Headed into the November election, Joseph believes that the almost instant politicization of the idea of defunding police departments is indicative of a larger systemic problem.
“If just the phrase ‘defund the police’ causes you to vote for the status quo, you are part of that status quo of being morally reprehensible and being a white supremacist already. Whether you’re claiming to be a Christian, whether you’re claiming to be a good person or not, you are represented by your deeds and not your words. You are not who you think you are. You are what your actions proclaim you to be and reveal you to be. And we’ve seen that with police all around the United States. The black community always realized that the police were not there to support us. They were there to incarcerate and criminalize and choke-hold and kill us. But we’ve seen the police physically assault white people—[including] a 75-year-old white man in Buffalo. So the police have revealed themselves as who they always were. It’s just that this is on a global stage, right? And so we’re seeing all kinds of illusions disappear right before our eyes.
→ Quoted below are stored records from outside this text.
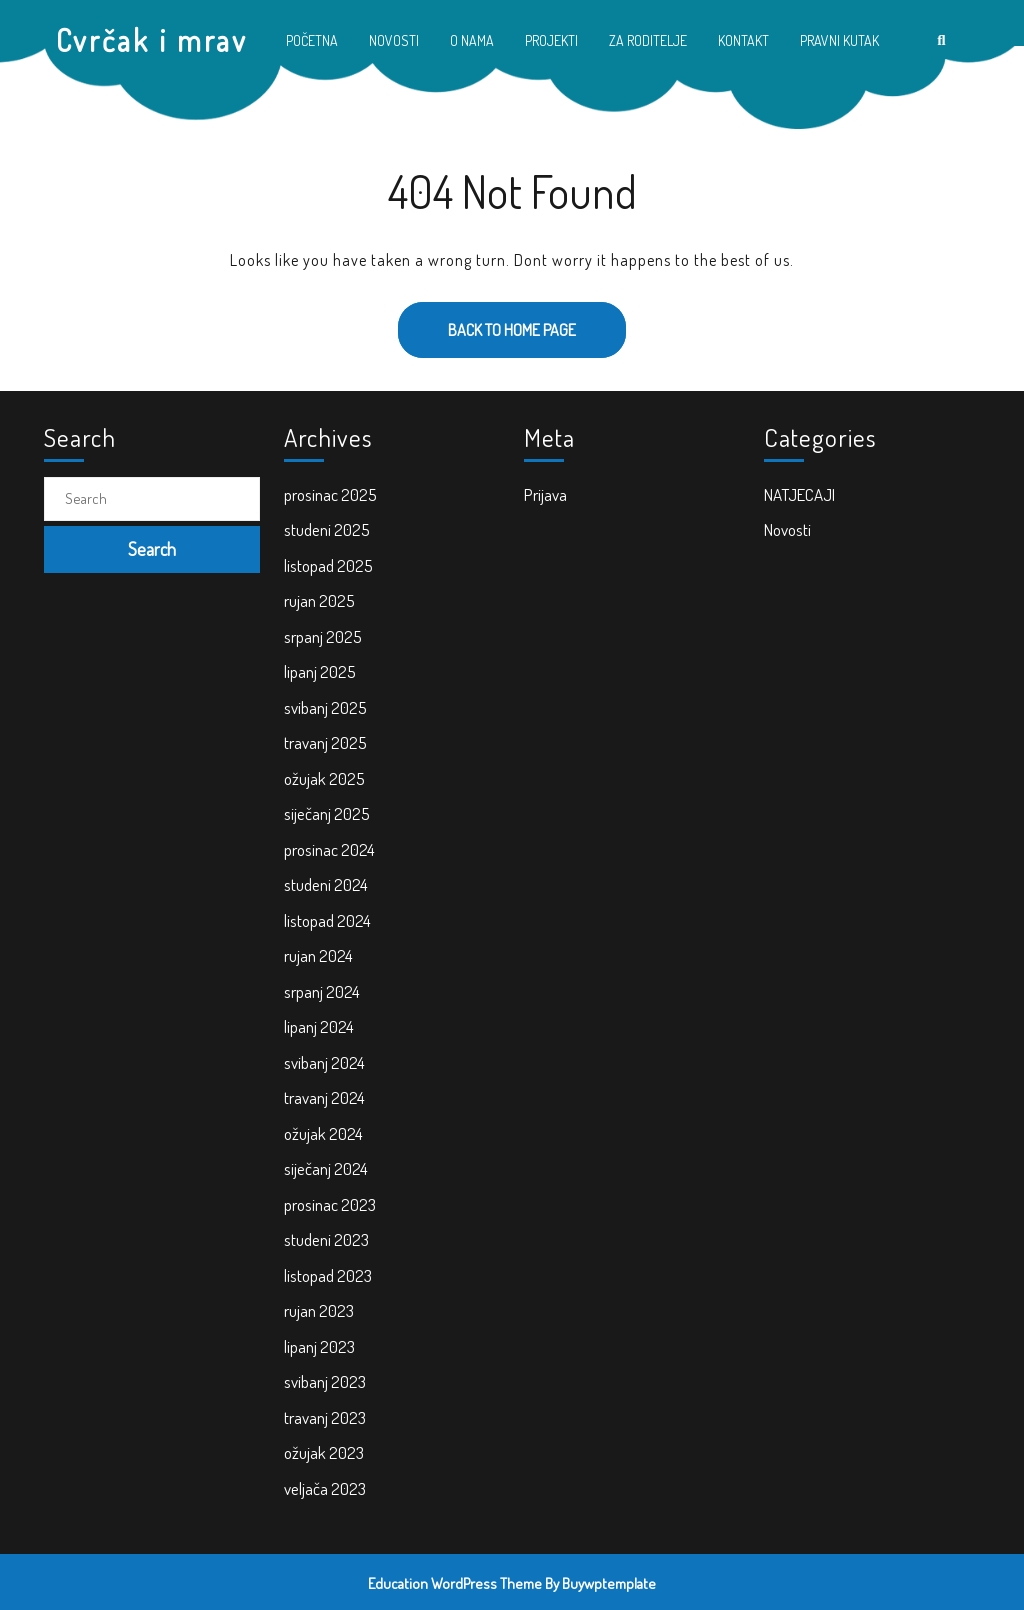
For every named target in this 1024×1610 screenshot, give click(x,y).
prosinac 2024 (329, 849)
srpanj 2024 (322, 991)
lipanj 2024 (319, 1026)
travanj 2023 (325, 1417)
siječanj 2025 (327, 813)
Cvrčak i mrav (152, 40)
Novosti (787, 529)
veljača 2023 (325, 1488)
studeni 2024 (326, 884)
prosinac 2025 (330, 494)
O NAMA (472, 40)
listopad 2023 (328, 1275)
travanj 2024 (324, 1097)
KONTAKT (743, 40)
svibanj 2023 (325, 1381)
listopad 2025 (328, 565)
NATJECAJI (799, 494)
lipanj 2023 (319, 1346)
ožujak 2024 (323, 1133)
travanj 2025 (325, 742)
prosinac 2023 (330, 1204)
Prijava (545, 494)
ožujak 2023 (324, 1452)
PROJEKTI (551, 40)
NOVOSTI (394, 40)
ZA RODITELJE (648, 40)
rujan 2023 (319, 1310)
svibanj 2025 (325, 707)
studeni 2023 (326, 1239)
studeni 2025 (327, 529)
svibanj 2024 (324, 1062)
And I think that it’s extraordinarily clarifying for all of us. I don’t think that disinformation is going to have an impact on either side because the sides are as dark as pro-slavery and anti-slavery right before the Civil War. This is a struggle for America’s soul and there is a battle that’s happening. It’s not just a physical battle. It’s going to be a spiritual battle. It’s going to be a policy battle. And there are two distinct sides.”